_TASK TO COMPLETE_: Everything in the data gets repeated exactly, except for the pictures.

_MATERIAL TO PROCESS_:

• • • •

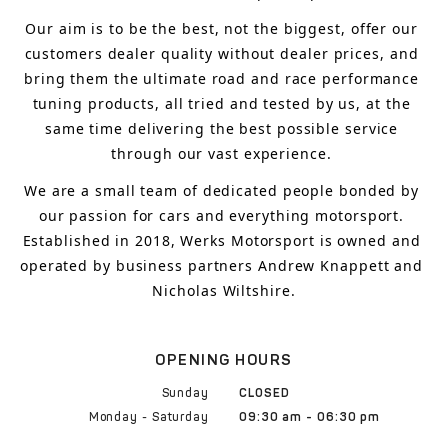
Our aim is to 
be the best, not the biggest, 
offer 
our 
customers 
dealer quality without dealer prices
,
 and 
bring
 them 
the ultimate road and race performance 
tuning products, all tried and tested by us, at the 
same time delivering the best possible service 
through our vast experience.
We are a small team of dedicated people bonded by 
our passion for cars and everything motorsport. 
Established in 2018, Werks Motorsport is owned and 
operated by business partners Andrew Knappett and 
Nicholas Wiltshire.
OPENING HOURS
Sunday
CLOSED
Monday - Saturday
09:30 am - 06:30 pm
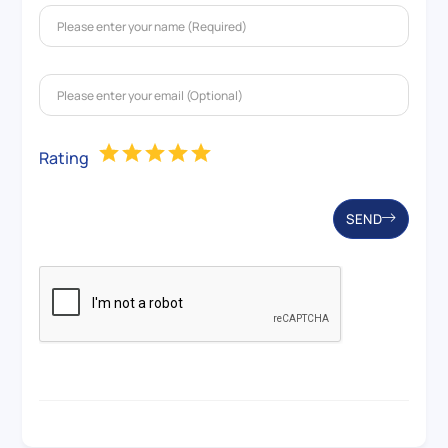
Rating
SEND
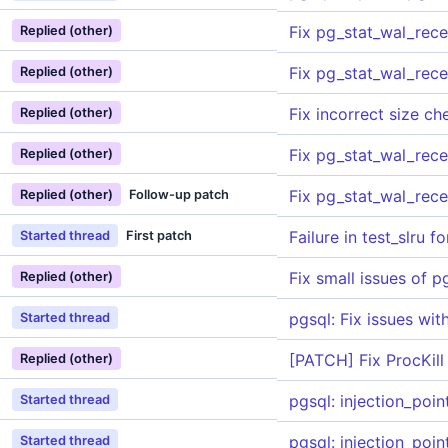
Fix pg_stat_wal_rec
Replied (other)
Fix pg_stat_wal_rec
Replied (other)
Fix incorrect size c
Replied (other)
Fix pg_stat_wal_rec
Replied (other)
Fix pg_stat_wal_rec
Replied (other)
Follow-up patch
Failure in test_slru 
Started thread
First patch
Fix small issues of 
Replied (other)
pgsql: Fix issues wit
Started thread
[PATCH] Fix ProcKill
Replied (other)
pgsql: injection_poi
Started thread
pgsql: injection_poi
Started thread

• • • •

_TASK SOLUTION_:
Our aim is to 
be the best, not the biggest, 
offer 
our 
customers 
dealer quality without dealer prices
,
 and 
bring
 them 
the ultimate road and race performance 
tuning products, all tried and tested by us, at the 
same time delivering the best possible service 
through our vast experience.
We are a small team of dedicated people bonded by 
our passion for cars and everything motorsport. 
Established in 2018, Werks Motorsport is owned and 
operated by business partners Andrew Knappett and 
Nicholas Wiltshire.
OPENING HOURS
Sunday
CLOSED
Monday - Saturday
09:30 am - 06:30 pm
Rating
SEND
Fix pg_stat_wal_rec
Replied (other)
Fix pg_stat_wal_rec
Replied (other)
Fix incorrect size c
Replied (other)
Fix pg_stat_wal_rec
Replied (other)
Fix pg_stat_wal_rec
Replied (other)
Follow-up patch
Failure in test_slru 
Started thread
First patch
Fix small issues of 
Replied (other)
pgsql: Fix issues wit
Started thread
[PATCH] Fix ProcKill
Replied (other)
pgsql: injection_poi
Started thread
pgsql: injection_poi
Started thread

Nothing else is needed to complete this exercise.